• [Source records]
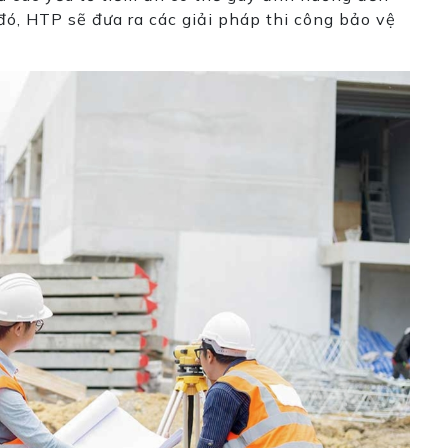
đó, HTP sẽ đưa ra các giải pháp thi công bảo vệ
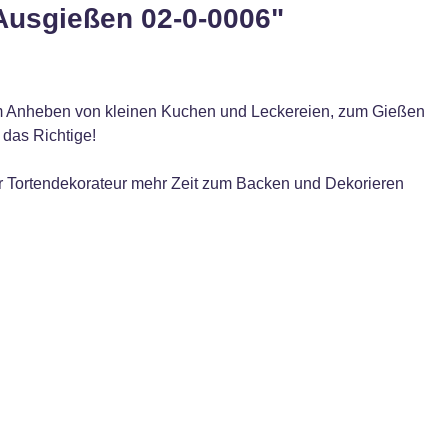
Ausgießen 02-0-0006"
m Anheben von kleinen Kuchen und Leckereien, zum Gießen
 das Richtige!
der Tortendekorateur mehr Zeit zum Backen und Dekorieren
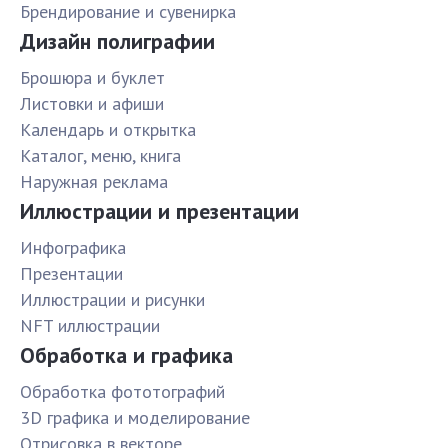
Брендирование и сувенирка
Дизайн полиграфии
Брошюра и буклет
Листовки и афиши
Календарь и открытка
Каталог, меню, книга
Наружная реклама
Иллюстрации и презентации
Инфографика
Презентации
Иллюстрации и рисунки
NFT иллюстрации
Обработка и графика
Обработка фототографий
3D графика и моделирование
Отрисовка в векторе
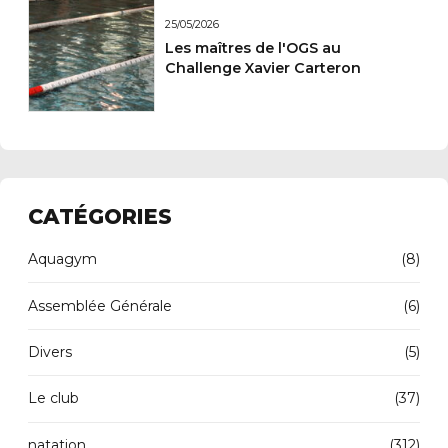
25/05/2026
Les maîtres de l'OGS au
Challenge Xavier Carteron
CATÉGORIES
Aquagym
(8)
Assemblée Générale
(6)
Divers
(5)
Le club
(37)
natation
(312)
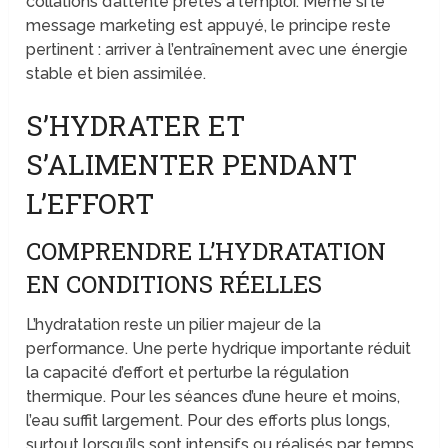
collations d’attente prêtes à l’emploi. Même si le
message marketing est appuyé, le principe reste
pertinent : arriver à l’entraînement avec une énergie
stable et bien assimilée.
S’HYDRATER ET
S’ALIMENTER PENDANT
L’EFFORT
COMPRENDRE L’HYDRATATION
EN CONDITIONS RÉELLES
L’hydratation reste un pilier majeur de la
performance. Une perte hydrique importante réduit
la capacité d’effort et perturbe la régulation
thermique. Pour les séances d’une heure et moins,
l’eau suffit largement. Pour des efforts plus longs,
surtout lorsqu’ils sont intensifs ou réalisés par temps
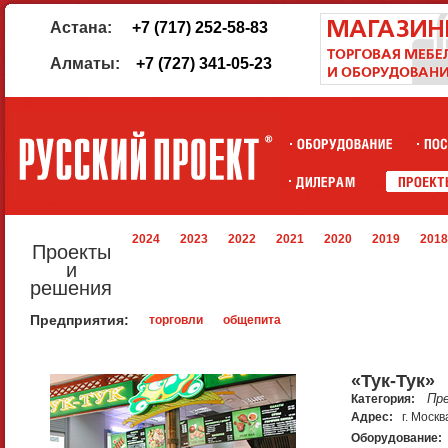
Астана:
+7 (717) 252-58-83
Алматы:
+7 (727) 341-05-23
2024
2023
2022
2021
2020
2019
2018
Проекты
и
решения
Предприятия:
торговли
общепита
«Тук-Тук»
Пр
Категория:
Адрес:
г. Москв
Оборудование:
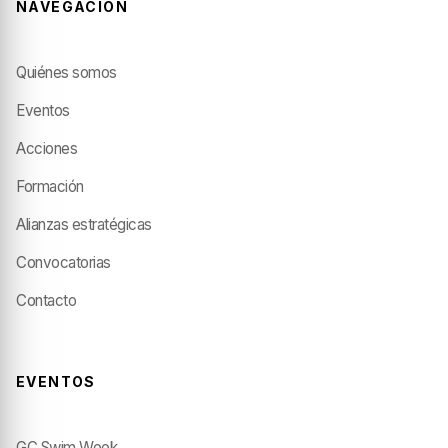
NAVEGACIÓN
Quiénes somos
Eventos
Acciones
Formación
Alianzas estratégicas
Convocatorias
Contacto
EVENTOS
GC Swim Week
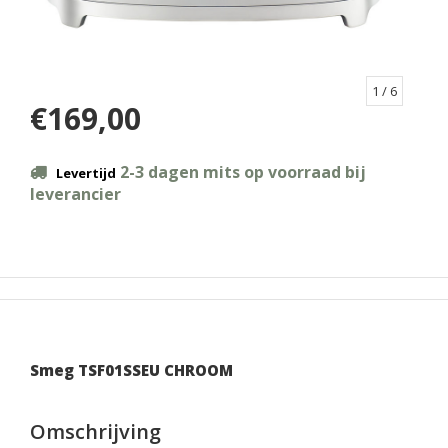
1
/ 6
€169,00
2-3 dagen mits op voorraad bij
Levertijd
leverancier
Smeg TSF01SSEU CHROOM
Omschrijving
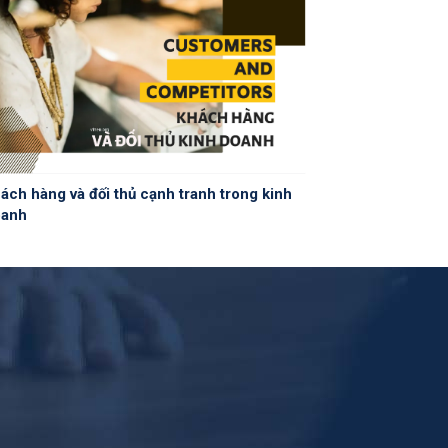
ách hàng và đối thủ cạnh tranh trong kinh
oanh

• [Exercise]
Looking at the records above, count the lines with the word "Обработка" in them; reply with the number only.

• [Task output]
2